How Go Parametric helps?

The animation above shows this cyclical process of design, where the building form is defined at the beginning and the updated after each of the elaborates. Simply said, first the building form is generally defined. Then the quantity of materials is calculated, which can lead to update of the building form. Then there is a structural calculation of a new building form, which can also lead to change. Then this last version is used for energy simulation that can also bring process back to beginning if the results are not satisfactory… There are too many specific fields that impact the final solution and they are all included in the process quite late. All of this limits the design possibilities, since the architects tend to go with “safe” solutions which will require the least updates along the way. Parametric design allows inclusion of these simulations and the evaluations in the earliest stage. Through the use of algorithms it is possible to predict the building behavior in different fields. Although these predictions are not equally precise as the official elaborates, they eliminate the surprises in the later stages of the design process (or even in construction and use of the building).

With the use of algorithms it is possible to take the building through different fields and get an instant feedback on how the form impacts different aspects. Maybe slight change of certain dimensions or angles can have a big impact on the energy efficiency or structural stability, but usually these are the information that enter the process too late.

The second very useful tool used in Go Parametric design process is real time rendering. Although it is not defined as algorithmic design, it also decreases the risk of surprises when the building is already finished and brings better understanding and control of the design decisions.

How can Go Parametric help to the industry?

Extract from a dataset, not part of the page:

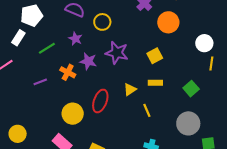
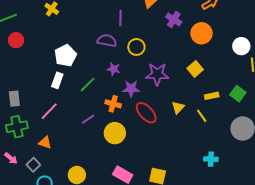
yellow rectangle: (155, 83) -> (212, 96), moved
red ellipse: (100, 101) -> (146, 113), moved, turned -50
yellow line: (147, 110) -> (202, 116), moved
yellow circle: (73, 114) -> (115, 133), moved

Leading early stage design decisions by including all requirements from the start through algorithms
Enabling countless iterations of the during the design process
Providing more precise early estimates on different building factors
Providing instant user experience and aesthetic feedback

Potential clients

Although the architectural studios are the most logical choice, the factories are the interesting one as well. In our current work, algorithms are incorporated in the design process because the membrane materials have special requirements. They must be curved in order to have maximum structural resistance. This trait is incorporated through algorithms and whichever design is produced and presented to client, it just has to be defined more precisely in later stages with minimal changes. Many new materials and building technologies have similar sort of requirements that are most easily included early. For example, curved glass is significantly more expensive than the straight one, so replacing complex curved segments with larger number of smaller but flat ones could save a lot of money. At the moment, these tools are used only in the large international companies, but there is a whole market of the firms that do not have the need for use of the algorithms all the time and could benefit from “external” parametric department.